Sonic Booms Expected March 5 Through March 11

Mar 2, 2012

HOLLOMAN AIR FORCE BASE, N.M. – Officials with the 49th Wing have announced the flying schedule for the week of March 5-11, in addition to a brief story which might answer some questions about sonic booms.

Sonic booms could occur Monday, March 5, from 9:30 a.m. to 12:30 p.m. and 3 p.m. to 5 p.m.; Tuesday, March 6, from 9:30 a.m. to 12:30 p.m. and 3 p.m. to 5 p.m.; Wednesday, March 7, from 9:30 a.m. to 12:30 p.m. and 3 p.m. to 6 p.m.; and Thursday, March 8, from 9:30 a.m. to 12:30 p.m.

At this time no flights are scheduled for Friday, March 9; Saturday, March 10, and Sunday, March 11.

Schedules can change based on a variety of reasons and scheduled times do not always mean sonic booms will occur.

The F-22 Raptor, a 5th generation fighter aircraft, is the fastest fighter jet in the world and has capabilities that can be heard for miles.

“The F-22 is the most dominant platform,” said Lt Col. Robert Teschner, 49th Operation Group deputy commander. “The aircraft can get fast very quickly and the less amount of time we spend in harm's way, the more survivable we are as a platform.”

Tied directly to the speed of the F-22 are sonic booms, and anytime any jet flies faster than the speed of sounds, it will create a sonic boom.

“This is a natural consequence to a very important mission and that constant training is necessary,” Teschner said. “We have to keep everybody qualified and there are certain currencies we have to keep to make sure everybody is ready to answer our nation's call.”

Holloman has a total of 39 qualified F-22 pilots who fly a number of missions, from learning the basics of flying the F-22 to flying dog-fight type missions, said Teschner.

“You have to be able to absorb lots of different kinds of data, quickly assimilate, and then do something about it,” he said. “Every mission has a different challenge, and being able to train for all types of missions here is why our pilots are ready to apply the skills they need to be ready for anything.”

Being mission ready for the F-22 pilots means they must be able to respond any time, any place within a matter of days. Because they must be ready at all times, the pilots must fly the jets to their fullest capability, said Capt. Harrison Garlick, 7th Fighter Squadron pilot.

“We flew five weeks worth of intense training to get ourselves ready for Red Flag; it is the most intense air-to-ground and air-to-air training in the world,”, said Teschner. “That type of training does seem to produce more sonic booms.”

To lessen the impact on the public the pilots use airspace over less populated areas to help reduce the amount of sonic booms.

“When we fly supersonic, we try and fly high to reduce the impact on the surrounding areas,” Garlick said. “As pilots we are concerned about the effect of the sonic booms and we really appreciate the local community support. Because of your support we can train to defend America. The operations group is listening to the concerns of the communities and readjusting our training to try and minimize the impact on the local area.”
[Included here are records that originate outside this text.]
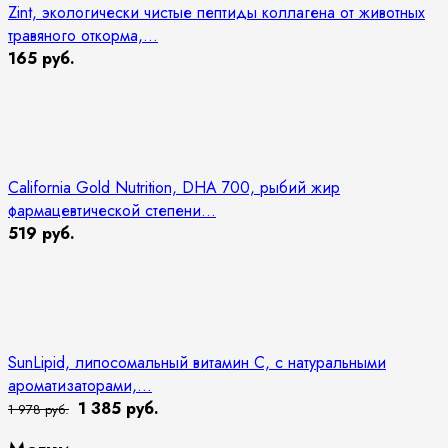
Zint, экологически чистые пептиды коллагена от животных
травяного откорма,...
165 руб.
California Gold Nutrition, DHA 700, рыбий жир
фармацевтической степени...
519 руб.
SunLipid, липосомальный витамин C, с натуральными
ароматизаторами,...
1 385 руб.
1 978 руб.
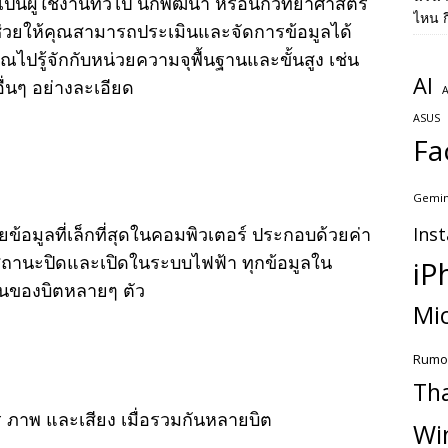
เป็นผู้ใช้งานทั่วไป นักพัฒนา หรือนักวิทยาศาสตร์
ไหน ก
ะช่วยให้คุณสามารถประเมินและจัดการข้อมูลได้
ไปรู้จักกับหน่วยความจุพื้นฐานและขั้นสูง เช่น
AI
ื่นๆ อย่างละเอียด
A
ASUS
Fa
Gemin
ยข้อมูลที่เล็กที่สุดในคอมพิวเตอร์ ประกอบด้วยค่า
Ins
ถานะปิดและเปิดในระบบไฟฟ้า ทุกข้อมูลใน
iP
ันของบิตหลายๆ ตัว
Mic
Rumo
Th
 ภาพ และเสียง เมื่อรวมกันหลายบิต
Wi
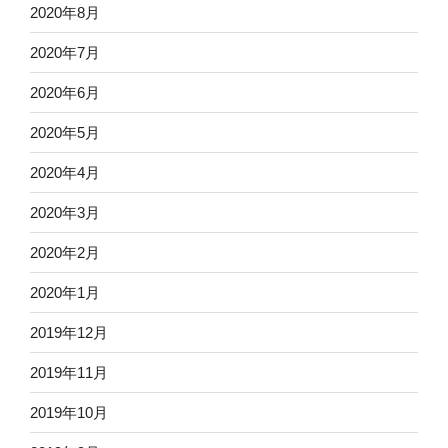
2020年8月
2020年7月
2020年6月
2020年5月
2020年4月
2020年3月
2020年2月
2020年1月
2019年12月
2019年11月
2019年10月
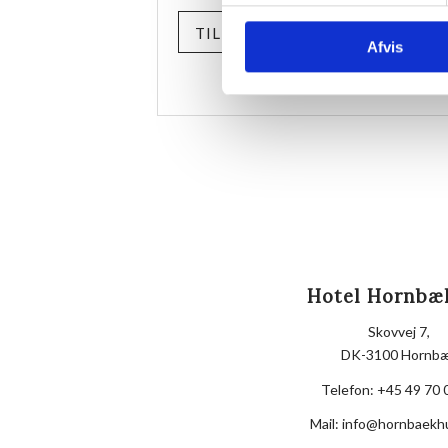
TILMELD
Afvis
Hotel Hornbæ
Skovvej 7,
DK-3100 Hornb
Telefon:
+45 49 70 
Mail:
info@hornbaekh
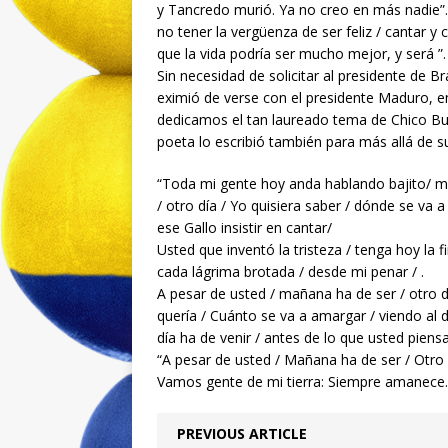
y Tancredo murió. Ya no creo en más nadie”.
no tener la vergüenza de ser feliz / cantar y 
que la vida podría ser mucho mejor, y será ”.
Sin necesidad de solicitar al presidente de B
eximió de verse con el presidente Maduro, en
dedicamos el tan laureado tema de Chico Bu
poeta lo escribió también para más allá de su
“Toda mi gente hoy anda hablando bajito/ mi
/ otro día / Yo quisiera saber / dónde se va 
ese Gallo insistir en cantar/
Usted que inventó la tristeza / tenga hoy la f
cada lágrima brotada / desde mi penar / .
A pesar de usted / mañana ha de ser / otro dí
quería / Cuánto se va a amargar / viendo al di
día ha de venir / antes de lo que usted piensa
“A pesar de usted / Mañana ha de ser / Otro 
Vamos gente de mi tierra: Siempre amanece.
PREVIOUS ARTICLE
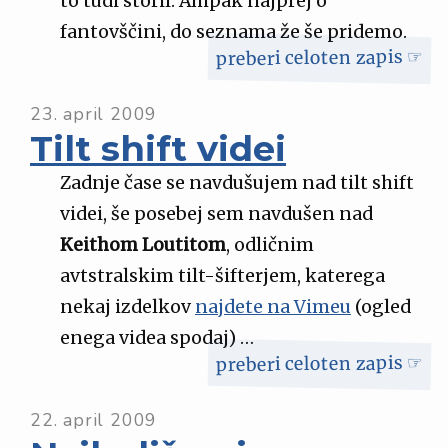
to tudi storil. Ampak najprej o
fantovščini, do seznama že še pridemo.
preberi celoten zapis ☞
23. april 2009
Tilt shift videi
Zadnje čase se navdušujem nad tilt shift
videi, še posebej sem navdušen nad
Keithom Loutitom
, odličnim
avtstralskim tilt-šifterjem, katerega
nekaj izdelkov
najdete na Vimeu
(ogled
enega videa spodaj) …
preberi celoten zapis ☞
22. april 2009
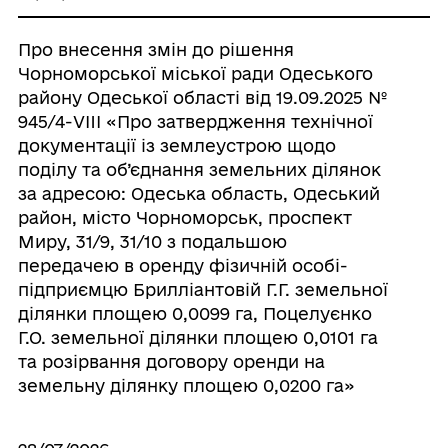
Про внесення змін до рішення
Чорноморської міської ради Одеського
району Одеської області від 19.09.2025 №
945/4-VIII «Про затвердження технічної
документації із землеустрою щодо
поділу та об’єднання земельних ділянок
за адресою: Одеська область, Одеський
район, місто Чорноморськ, проспект
Миру, 31/9, 31/10 з подальшою
передачею в оренду фізичній особі-
підприємцю Брилліантовій Г.Г. земельної
ділянки площею 0,0099 га, Поцелуєнко
Г.О. земельної ділянки площею 0,0101 га
та розірвання договору оренди на
земельну ділянку площею 0,0200 га»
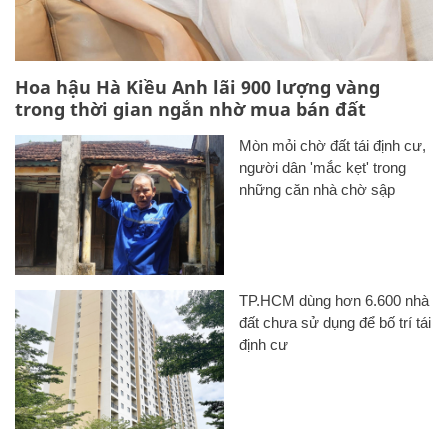
Hoa hậu Hà Kiều Anh lãi 900 lượng vàng
trong thời gian ngắn nhờ mua bán đất
Mòn mỏi chờ đất tái định cư,
người dân 'mắc kẹt' trong
những căn nhà chờ sập
TP.HCM dùng hơn 6.600 nhà
đất chưa sử dụng để bố trí tái
định cư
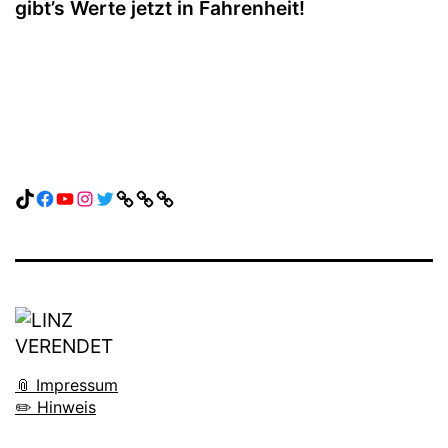
gibt’s Werte jetzt in Fahrenheit!
TikTok
Facebook
YouTube
Instagram
Twitter
Link
Link
Link
📎 Impressum
✏️ Hinweis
“With a family that lives downtown as well, I am sensitive to the noise issues with this airplane,” said Teschner. “Our balance is that the nation needs us to be as prepared as possible.”

Teschner said even taking a few days off from flying can make a pilot feel like he's losing his edge.
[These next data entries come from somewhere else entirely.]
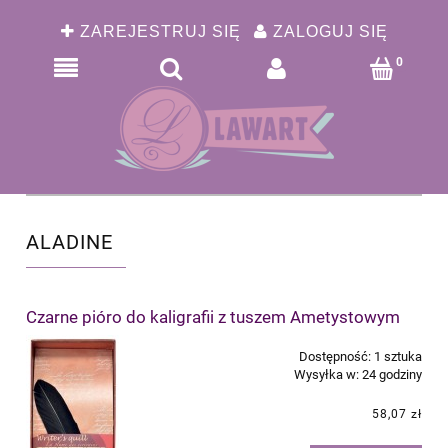
ZAREJESTRUJ SIĘ
ZALOGUJ SIĘ
ALADINE
Czarne pióro do kaligrafii z tuszem Ametystowym
Dostępność:
1 sztuka
Wysyłka w:
24 godziny
58,07 zł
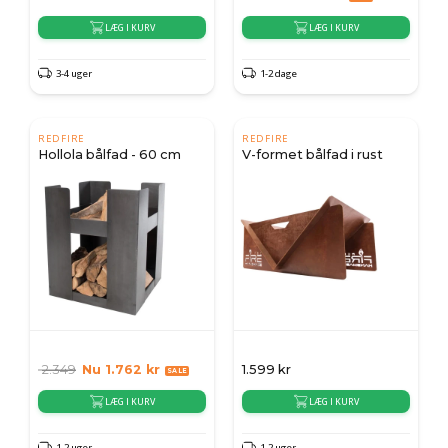
LÆG I KURV
LÆG I KURV
3-4 uger
1-2 dage
REDFIRE
REDFIRE
Hollola bålfad - 60 cm
V-formet bålfad i rust
2.349
Nu
1.762
kr
1.599
kr
LÆG I KURV
LÆG I KURV
1-2 uger
1-2 uger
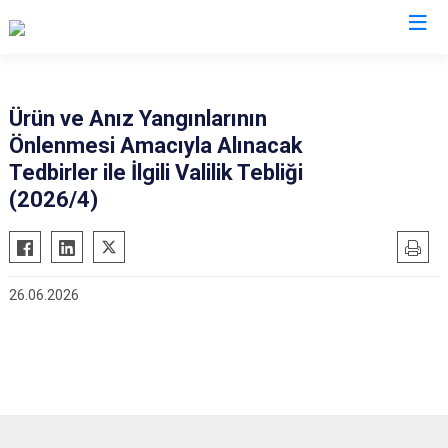
Tekirdağ
Ürün ve Anız Yangınlarının
Önlenmesi Amacıyla Alınacak
Çerkezköy
Saray
Tedbirler ile İlgili Valilik Tebliği
Çorlu
Şarköy
(2026/4)
Hayrabolu
Süleymanpaşa
Malkara
Ergene
Marmaraereğlisi
Kapaklı
26.06.2026
Muratlı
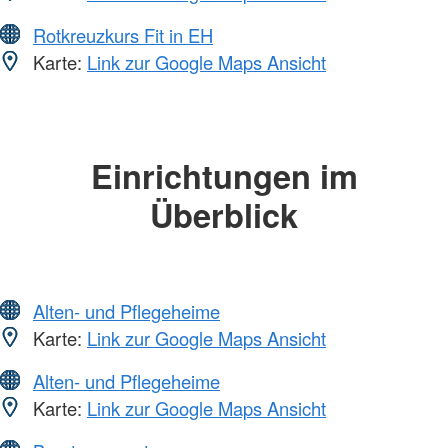
Rotkreuzkurs Fit in EH
Karte:
Link zur Google Maps Ansicht
Einrichtungen im
Überblick
Alten- und Pflegeheime
Karte:
Link zur Google Maps Ansicht
Alten- und Pflegeheime
Karte:
Link zur Google Maps Ansicht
“You have to maintain consistency in your flying if you want to be able to tactfully take part in our demanding missions and that requires repetition,” said Teschner. “The F-22 is a highly moveable airplane that has to go in and fire off a weapon then escape the threat zone at a very high speed, just as it is done in real missions.”

Another variable the pilots cannot control is the weather, which can carry sonic booms much farther than usual, Teschner said. During flight the weather can affect sonic booms by the way clouds keep sounds down, and certain air temperature can carry sonic booms for up to 50 miles, He said.

Overall, the pilots agree this area is the best place in the country to train in the F-22.

“To be able to fly the mission here on a daily basis in this airspace gives us the capability to achieve a mission. We can maximize our fuel and time because we are so close to the airspace that we do our missions in. I have never had it so easy in my Air Force career,” said Teschner.

“New Mexico is the best place to fly and allows us to do our mission very effectively,” said Garlick.

Holloman posts the weekly flying schedule on the official Holloman website,, to let the public know when to expect possible booms.